Saved entries
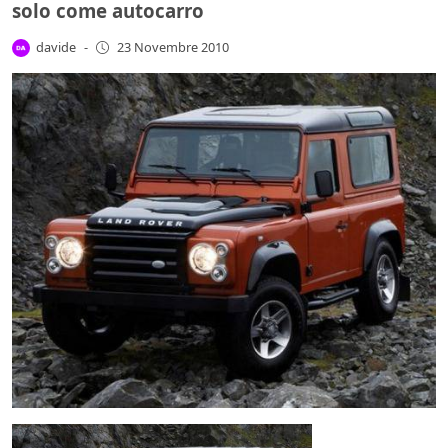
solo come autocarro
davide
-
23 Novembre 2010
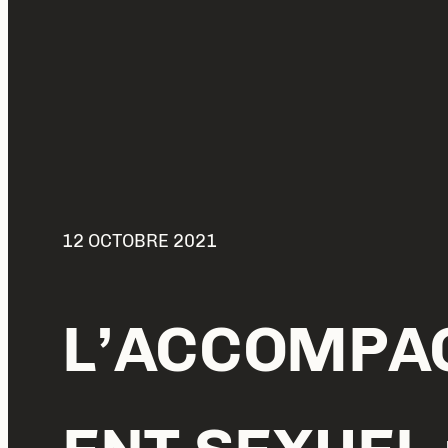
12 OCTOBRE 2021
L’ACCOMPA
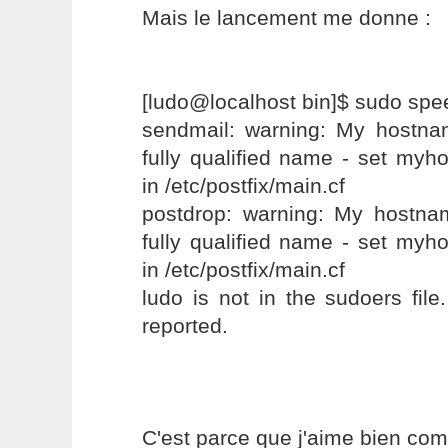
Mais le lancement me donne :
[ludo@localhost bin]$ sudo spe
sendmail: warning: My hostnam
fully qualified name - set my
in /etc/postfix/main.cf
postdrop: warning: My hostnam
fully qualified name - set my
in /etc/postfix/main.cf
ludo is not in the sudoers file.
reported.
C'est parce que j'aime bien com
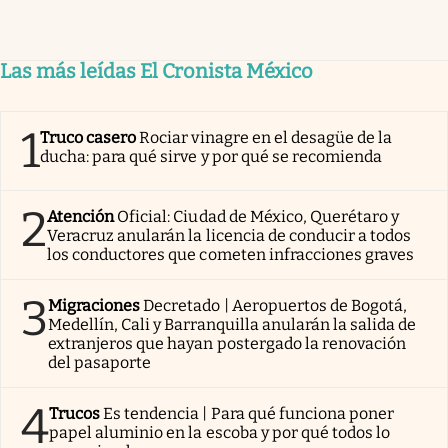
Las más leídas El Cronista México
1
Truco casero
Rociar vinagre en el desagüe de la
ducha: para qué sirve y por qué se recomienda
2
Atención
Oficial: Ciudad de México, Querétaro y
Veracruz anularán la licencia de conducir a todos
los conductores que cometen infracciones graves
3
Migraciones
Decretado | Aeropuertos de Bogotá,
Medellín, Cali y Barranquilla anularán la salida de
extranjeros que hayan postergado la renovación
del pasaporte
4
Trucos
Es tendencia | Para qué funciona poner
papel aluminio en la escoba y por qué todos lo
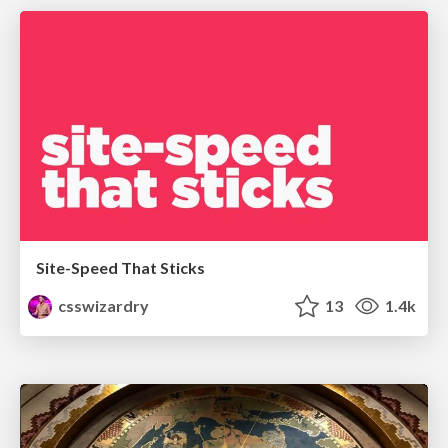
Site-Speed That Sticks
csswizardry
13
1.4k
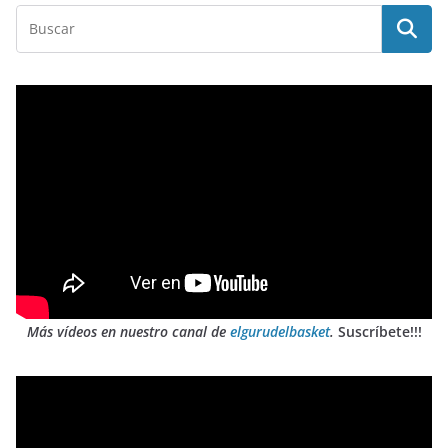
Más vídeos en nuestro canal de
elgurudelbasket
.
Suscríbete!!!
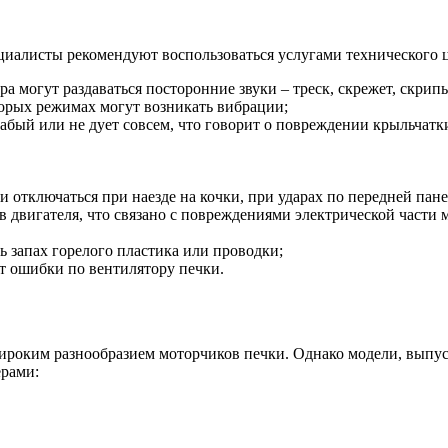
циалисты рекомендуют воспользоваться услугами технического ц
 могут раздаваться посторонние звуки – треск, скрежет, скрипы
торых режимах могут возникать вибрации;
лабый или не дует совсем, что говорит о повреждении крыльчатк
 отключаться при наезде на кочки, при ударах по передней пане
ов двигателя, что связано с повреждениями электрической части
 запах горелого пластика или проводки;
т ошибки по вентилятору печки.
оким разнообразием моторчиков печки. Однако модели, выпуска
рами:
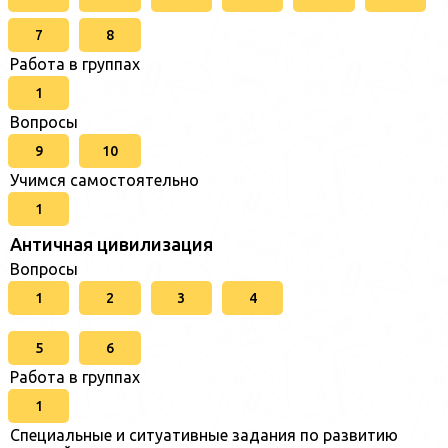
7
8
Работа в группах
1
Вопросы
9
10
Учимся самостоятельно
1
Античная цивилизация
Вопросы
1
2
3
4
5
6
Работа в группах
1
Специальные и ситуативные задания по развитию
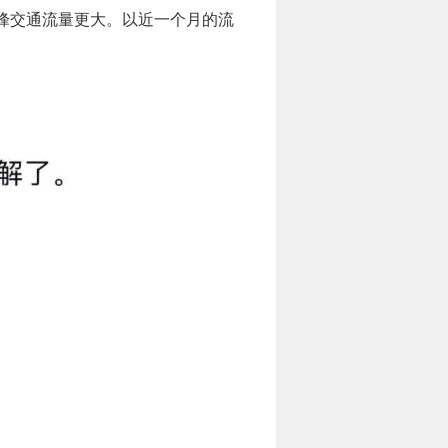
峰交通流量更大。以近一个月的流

==

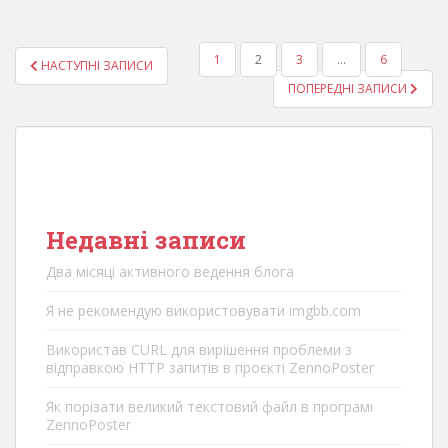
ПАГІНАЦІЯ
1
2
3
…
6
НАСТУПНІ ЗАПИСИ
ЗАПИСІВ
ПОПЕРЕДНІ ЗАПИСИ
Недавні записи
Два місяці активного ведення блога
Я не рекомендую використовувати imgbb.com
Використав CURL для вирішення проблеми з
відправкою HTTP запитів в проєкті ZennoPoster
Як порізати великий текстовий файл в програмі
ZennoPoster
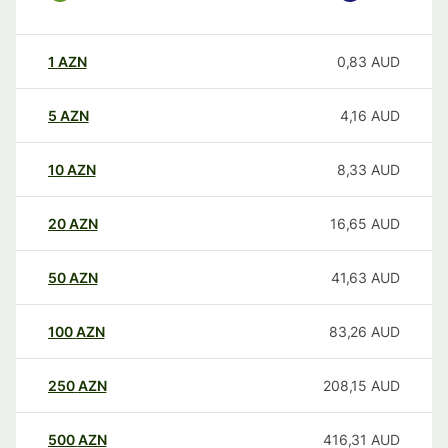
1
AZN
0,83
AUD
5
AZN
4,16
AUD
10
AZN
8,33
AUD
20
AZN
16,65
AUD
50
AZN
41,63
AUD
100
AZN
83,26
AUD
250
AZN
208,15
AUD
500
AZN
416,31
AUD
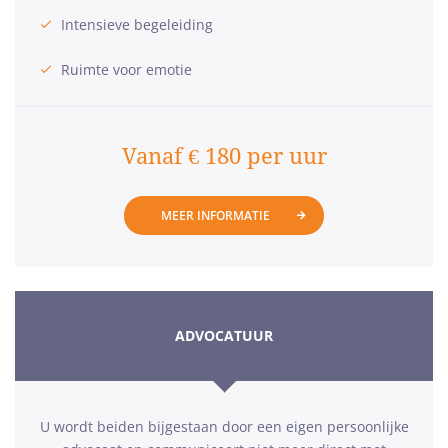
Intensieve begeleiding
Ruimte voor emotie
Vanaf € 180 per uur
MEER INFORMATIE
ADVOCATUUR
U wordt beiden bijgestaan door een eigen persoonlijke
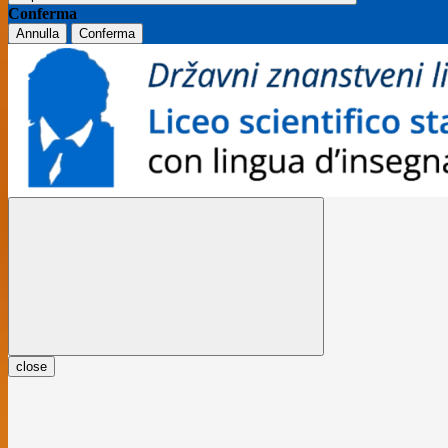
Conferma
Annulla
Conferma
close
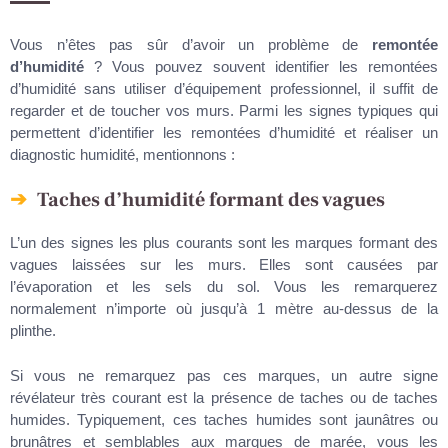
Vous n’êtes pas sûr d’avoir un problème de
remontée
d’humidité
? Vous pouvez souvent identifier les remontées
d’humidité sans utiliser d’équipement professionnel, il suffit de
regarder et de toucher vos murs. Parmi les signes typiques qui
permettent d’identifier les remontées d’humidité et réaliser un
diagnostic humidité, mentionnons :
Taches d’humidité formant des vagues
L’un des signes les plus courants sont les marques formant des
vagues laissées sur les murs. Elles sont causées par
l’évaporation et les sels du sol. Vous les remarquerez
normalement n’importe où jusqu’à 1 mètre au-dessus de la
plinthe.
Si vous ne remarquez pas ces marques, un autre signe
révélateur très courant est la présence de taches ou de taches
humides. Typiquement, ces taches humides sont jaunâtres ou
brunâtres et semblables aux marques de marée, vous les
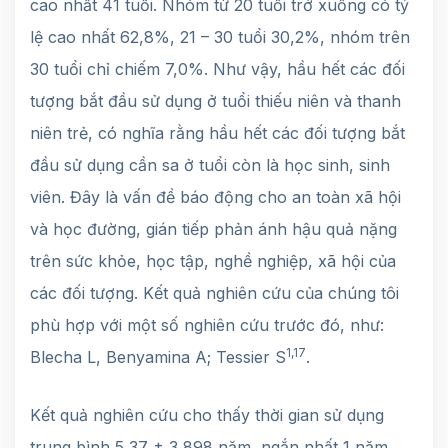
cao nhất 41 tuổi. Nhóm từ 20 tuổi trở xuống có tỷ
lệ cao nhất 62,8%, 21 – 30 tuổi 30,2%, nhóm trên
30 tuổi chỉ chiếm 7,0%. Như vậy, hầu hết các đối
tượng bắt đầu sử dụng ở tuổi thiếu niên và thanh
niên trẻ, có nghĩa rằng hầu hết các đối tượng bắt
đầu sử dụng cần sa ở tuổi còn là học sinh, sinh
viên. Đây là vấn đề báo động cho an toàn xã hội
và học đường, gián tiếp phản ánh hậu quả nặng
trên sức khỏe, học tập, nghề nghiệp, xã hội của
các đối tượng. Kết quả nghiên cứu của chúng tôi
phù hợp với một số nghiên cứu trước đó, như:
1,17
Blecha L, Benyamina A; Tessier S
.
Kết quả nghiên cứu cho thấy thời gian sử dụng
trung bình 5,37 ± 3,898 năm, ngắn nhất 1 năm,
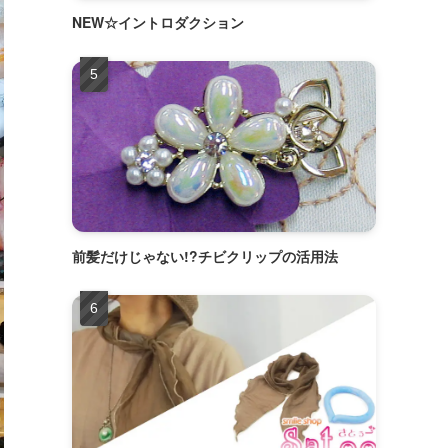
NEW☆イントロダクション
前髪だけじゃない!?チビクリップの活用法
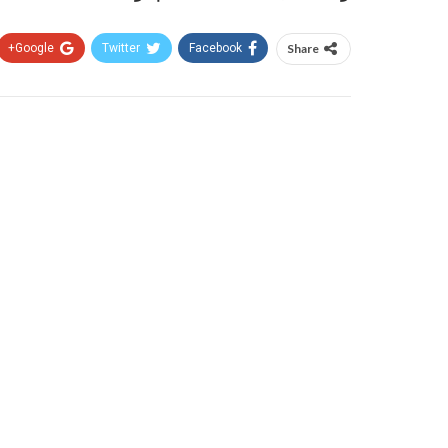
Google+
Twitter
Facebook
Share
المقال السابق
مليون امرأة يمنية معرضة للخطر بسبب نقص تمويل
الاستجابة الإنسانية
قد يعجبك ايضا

--

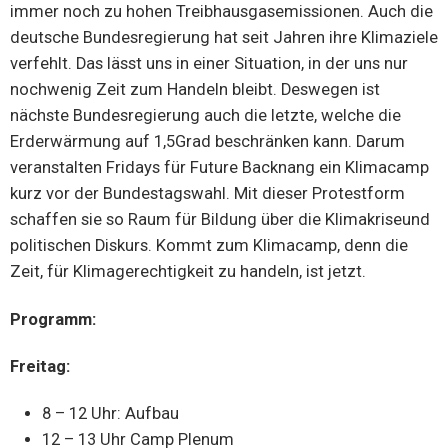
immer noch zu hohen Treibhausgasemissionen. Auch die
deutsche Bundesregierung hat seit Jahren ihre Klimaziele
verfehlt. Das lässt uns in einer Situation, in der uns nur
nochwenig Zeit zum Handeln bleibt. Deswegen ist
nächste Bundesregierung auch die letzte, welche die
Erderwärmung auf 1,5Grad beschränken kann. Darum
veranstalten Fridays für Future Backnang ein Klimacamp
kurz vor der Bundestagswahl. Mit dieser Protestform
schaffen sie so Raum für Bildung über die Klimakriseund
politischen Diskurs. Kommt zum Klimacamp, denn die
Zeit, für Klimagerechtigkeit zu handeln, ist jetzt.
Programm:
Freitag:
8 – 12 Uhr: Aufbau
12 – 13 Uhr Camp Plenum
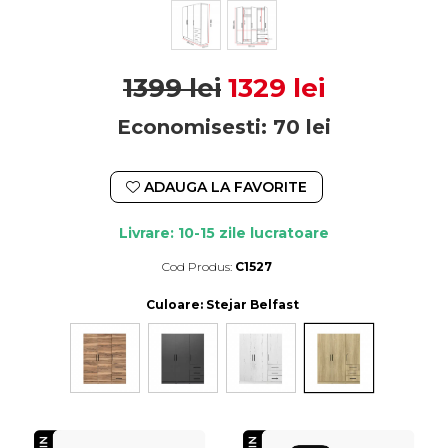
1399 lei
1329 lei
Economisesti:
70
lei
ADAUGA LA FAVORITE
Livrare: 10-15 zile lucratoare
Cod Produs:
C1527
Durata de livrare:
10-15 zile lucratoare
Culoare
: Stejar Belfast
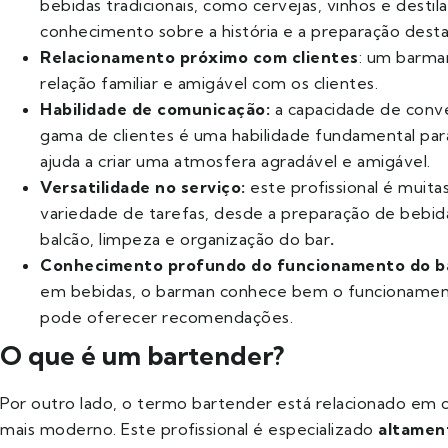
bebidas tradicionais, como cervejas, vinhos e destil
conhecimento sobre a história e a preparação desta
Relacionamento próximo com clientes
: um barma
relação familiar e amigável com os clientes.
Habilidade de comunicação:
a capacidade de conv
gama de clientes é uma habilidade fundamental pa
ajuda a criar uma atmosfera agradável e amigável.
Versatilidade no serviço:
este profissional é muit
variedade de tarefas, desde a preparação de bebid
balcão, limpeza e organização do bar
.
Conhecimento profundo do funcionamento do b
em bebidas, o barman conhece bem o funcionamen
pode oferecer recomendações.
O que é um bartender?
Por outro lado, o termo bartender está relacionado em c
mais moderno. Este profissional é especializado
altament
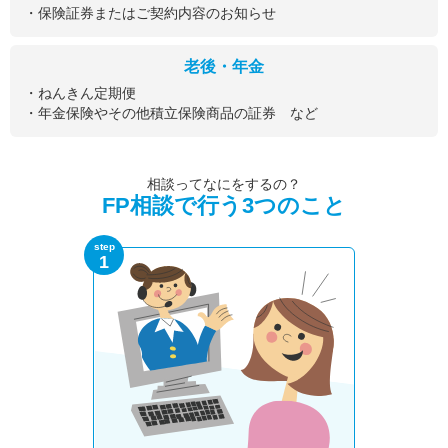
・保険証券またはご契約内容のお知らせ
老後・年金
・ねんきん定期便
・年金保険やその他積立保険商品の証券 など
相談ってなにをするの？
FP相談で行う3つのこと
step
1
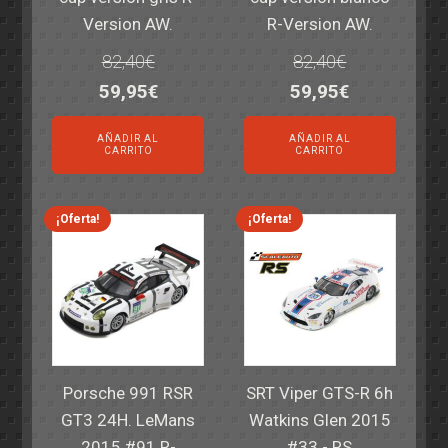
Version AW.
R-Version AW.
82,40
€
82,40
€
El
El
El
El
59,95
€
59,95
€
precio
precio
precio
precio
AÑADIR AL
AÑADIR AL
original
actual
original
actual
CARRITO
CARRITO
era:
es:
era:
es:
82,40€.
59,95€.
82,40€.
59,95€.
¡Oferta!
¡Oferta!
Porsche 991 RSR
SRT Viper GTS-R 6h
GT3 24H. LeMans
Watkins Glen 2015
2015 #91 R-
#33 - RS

§ Exercise instructions: Would you please reproduce the entries above, starting at the line with "humides. Typiquement, ces" and stopping after the line with "đầu sử dụng cần"? Omit any pictures.

§ Problem solution:
humides. Typiquement, ces taches humides sont jaunâtres ou
brunâtres et semblables aux marques de marée, vous les
cao nhất 41 tuổi. Nhóm từ 20 tuổi trở xuống có tỷ
lệ cao nhất 62,8%, 21 – 30 tuổi 30,2%, nhóm trên
30 tuổi chỉ chiếm 7,0%. Như vậy, hầu hết các đối
tượng bắt đầu sử dụng ở tuổi thiếu niên và thanh
niên trẻ, có nghĩa rằng hầu hết các đối tượng bắt
đầu sử dụng cần sa ở tuổi còn là học sinh, sinh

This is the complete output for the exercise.